- Genre: Drama; Romance film;
- Written by: Reema Ali Syed
- Directed by: Syed Ahmed Kamran
- Starring: Bushra Ansari; Mansha Pasha; Imran Ashraf; Kamran Jeelani; Mira Sethi;
- Theme music composer: Raheel Fayyaz
- Opening theme: Raheel Fayyaz; Bina Khan;
- Country of origin: Pakistan
- Original language: Urdu
- No. of seasons: 1
- No. of episodes: 21

Production
- Executive producer: Moomal Shunaid
- Producers: Moomal Entertainment & MD Productions
- Cinematography: Jawed Ansari
- Camera setup: Multi-camera setup
- Running time: 30–45 minutes

Original release
- Network: Hum TV
- Release: 13 May – 7 October 2016

= Jhoot =

Pakistani television drama series

Jhoot (Lie) is a Pakistani television drama series that was aired on 13 May 2016 on Hum TV. It stars Bushra Ansari, Imran Ashraf, Kamran Jeelani, and Mansha Pasha. It aired every Friday at 8:00 pm, replacing Maan. It ended on 7 October 2016, preceded by Gypsy which was renamed as Dil Banjaara.

== Synopsis ==
The story is of Saleha and how a lie changes her entire identity and affects her life choices and her decisions for her family. She has a son, Waqar, and a daughter, Zara, while her husband lives abroad. Sadaf and Waqar like each other. After Saleha sees them together, she emotionally blackmails Waqar into getting engaged to her niece Farah. Saleha also breaks Farah's engagement and agrees to have Waqar marry Sadaf. Saleha places a condition that Sadaf's elder brother has to come and marry Zara. They refuse this condition, and Waqar and Sadaf are separated. Many years pass, and Zara and Waqar remain unmarried due to Saleha. One day Waqar reunites with the recently divorced Sadaf. They reconcile and marry.

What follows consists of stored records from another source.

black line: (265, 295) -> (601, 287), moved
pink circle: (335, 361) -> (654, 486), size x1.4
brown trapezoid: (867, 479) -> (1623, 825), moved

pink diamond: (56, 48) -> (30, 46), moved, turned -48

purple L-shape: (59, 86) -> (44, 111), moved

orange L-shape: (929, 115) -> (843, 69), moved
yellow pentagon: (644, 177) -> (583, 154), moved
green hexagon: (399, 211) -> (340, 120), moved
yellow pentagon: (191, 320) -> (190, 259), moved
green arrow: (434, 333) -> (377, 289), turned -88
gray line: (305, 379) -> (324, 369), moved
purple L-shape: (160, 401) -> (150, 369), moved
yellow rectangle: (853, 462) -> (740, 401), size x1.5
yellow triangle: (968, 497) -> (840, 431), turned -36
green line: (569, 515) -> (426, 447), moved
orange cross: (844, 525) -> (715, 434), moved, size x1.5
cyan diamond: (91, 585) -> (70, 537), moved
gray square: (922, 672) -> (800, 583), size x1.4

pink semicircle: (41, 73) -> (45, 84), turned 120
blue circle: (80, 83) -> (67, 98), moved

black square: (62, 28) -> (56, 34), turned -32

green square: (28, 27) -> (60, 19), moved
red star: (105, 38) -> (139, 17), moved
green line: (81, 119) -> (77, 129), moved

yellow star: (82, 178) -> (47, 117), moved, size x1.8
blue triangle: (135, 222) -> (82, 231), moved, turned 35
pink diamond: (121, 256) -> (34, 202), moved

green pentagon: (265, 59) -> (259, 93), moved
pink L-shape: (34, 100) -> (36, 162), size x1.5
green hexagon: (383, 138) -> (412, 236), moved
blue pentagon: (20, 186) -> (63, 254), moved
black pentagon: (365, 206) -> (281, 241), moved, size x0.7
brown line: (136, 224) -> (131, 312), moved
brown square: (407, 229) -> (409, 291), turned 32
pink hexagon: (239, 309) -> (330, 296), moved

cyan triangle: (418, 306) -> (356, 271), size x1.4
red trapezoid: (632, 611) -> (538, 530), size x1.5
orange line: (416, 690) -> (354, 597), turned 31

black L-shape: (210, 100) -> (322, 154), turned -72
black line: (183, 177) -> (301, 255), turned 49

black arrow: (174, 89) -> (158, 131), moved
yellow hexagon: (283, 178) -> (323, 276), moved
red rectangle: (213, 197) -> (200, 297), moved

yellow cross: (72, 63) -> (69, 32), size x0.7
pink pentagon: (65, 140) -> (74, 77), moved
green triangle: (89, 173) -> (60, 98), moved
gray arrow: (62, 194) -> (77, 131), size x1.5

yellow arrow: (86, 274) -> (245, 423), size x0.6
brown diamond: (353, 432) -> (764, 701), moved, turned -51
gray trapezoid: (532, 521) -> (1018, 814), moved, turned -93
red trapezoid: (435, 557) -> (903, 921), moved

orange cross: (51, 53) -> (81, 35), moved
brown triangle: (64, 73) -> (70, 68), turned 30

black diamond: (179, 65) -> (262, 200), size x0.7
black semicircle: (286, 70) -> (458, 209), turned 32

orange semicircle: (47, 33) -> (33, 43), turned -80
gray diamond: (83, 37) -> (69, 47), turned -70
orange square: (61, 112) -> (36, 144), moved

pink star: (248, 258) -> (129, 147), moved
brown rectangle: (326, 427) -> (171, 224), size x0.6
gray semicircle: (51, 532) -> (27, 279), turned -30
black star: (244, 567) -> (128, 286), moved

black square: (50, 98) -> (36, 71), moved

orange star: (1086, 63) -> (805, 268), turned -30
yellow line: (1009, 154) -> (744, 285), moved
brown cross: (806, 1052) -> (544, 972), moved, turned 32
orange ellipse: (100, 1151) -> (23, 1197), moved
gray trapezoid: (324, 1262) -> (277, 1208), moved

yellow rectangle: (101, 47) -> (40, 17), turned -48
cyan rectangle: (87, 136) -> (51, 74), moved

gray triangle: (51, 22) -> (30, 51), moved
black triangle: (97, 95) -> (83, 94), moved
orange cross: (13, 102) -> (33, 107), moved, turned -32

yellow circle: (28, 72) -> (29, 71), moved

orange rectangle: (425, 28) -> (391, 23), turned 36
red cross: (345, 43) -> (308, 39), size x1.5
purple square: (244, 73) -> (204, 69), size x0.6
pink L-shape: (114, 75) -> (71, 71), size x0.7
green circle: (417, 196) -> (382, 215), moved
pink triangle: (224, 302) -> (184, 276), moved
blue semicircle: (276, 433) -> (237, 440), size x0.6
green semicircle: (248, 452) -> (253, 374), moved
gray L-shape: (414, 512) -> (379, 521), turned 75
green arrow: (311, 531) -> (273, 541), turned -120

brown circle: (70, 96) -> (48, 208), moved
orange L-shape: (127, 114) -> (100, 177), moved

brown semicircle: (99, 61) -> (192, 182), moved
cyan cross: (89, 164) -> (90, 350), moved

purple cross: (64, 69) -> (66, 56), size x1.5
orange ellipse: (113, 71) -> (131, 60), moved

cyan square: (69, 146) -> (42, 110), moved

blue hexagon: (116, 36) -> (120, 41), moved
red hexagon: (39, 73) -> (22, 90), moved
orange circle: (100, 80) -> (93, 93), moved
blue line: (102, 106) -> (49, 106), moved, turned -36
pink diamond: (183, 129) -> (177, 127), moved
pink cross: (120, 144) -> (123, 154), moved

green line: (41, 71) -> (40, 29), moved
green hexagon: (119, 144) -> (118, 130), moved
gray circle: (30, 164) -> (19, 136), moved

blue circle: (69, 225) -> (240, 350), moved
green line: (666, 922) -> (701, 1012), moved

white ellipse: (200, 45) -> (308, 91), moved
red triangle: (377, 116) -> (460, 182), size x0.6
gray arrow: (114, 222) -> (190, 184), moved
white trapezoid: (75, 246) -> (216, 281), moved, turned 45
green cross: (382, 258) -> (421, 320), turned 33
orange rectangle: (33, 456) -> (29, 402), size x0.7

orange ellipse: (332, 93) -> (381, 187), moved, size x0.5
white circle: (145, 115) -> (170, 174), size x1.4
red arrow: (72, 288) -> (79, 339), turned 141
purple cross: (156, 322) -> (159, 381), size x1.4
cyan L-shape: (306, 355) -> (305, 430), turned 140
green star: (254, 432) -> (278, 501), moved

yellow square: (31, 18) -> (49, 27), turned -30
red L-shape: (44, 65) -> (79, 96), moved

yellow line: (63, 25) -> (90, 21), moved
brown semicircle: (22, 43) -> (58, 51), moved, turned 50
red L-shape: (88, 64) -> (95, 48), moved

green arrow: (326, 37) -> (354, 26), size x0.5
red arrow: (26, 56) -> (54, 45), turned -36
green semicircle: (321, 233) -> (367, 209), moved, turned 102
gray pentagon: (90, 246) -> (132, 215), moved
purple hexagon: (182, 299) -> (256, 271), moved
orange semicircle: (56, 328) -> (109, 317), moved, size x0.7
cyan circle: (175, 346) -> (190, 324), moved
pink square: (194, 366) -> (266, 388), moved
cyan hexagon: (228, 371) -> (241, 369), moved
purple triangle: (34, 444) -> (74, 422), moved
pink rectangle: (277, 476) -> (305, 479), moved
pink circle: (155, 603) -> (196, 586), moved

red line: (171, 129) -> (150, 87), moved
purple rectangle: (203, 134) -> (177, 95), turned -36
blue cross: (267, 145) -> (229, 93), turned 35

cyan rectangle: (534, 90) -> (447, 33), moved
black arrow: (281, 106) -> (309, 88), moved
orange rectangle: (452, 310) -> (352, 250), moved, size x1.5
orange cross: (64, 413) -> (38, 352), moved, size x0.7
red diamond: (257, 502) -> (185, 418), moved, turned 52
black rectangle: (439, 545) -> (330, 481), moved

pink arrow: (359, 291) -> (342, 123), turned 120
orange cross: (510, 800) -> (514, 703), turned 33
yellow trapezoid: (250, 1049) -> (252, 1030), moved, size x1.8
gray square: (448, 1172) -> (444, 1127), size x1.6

Jamal and his family move into a rented house in the Defence area. Jamal and Zara marry. However, Saleha lies about Zara's age. The drama continues and shows the effects of Saleha's hypocrisy and lies on the family.

== Cast ==
- Bushra Ansari as Saleha
- Imran Ashraf as Jamal
- Kamran Jilani as Waqar
- Mansha Pasha as Zara
- Mira Sethi as Sadaf
- Akbar Islam as Junaid (Saleha's brother)
- Nargis Rasheed as Ghazala (Jamal's mother)
- Aisha Khan as Iqra (Jamal's sister)
- Sumaiyya Bukhsh as Maria
- Ramsha Akmal as Hira (Jamal's younger sister)
- Farhan Awan
- Sumera Hassan
- Akbar Khan
- Fareeha Sheikh
- Shaista Jaheen as Sadaf's mother
- Anwar Iqbal as Farooq
- Shahzad Malik
- Awais Waseer as Zaheer (Sadaf's brother)
- Fariha
- Rehana Kaleem as Zahida (Farooq's sister)
- Mariam Mirza as Safiyya (Saleha's sister)
- Arshad Ghori
- Faiza Gillani as Fouzia
- Kamal Khan
- Fouzia Mushtaq as Saleha's relative
- Humaira Bano as Amna (Farooq's sister)
- Sohail Masood
- Farah Zeba
- Heem Fatima
- Shazia Qaiser as Jamal's aunt
- Kiran Shahid
- Akhtar Ghazali
- Nighat Sultana
- Ash Khan
- Safiya Sohail

== Original soundtrack ==

The theme song of Jhoot is sung by Raheel Fayyaz and Bina Khan. It is produced by Moomal Shunaid under her banner Moomal Entertainment.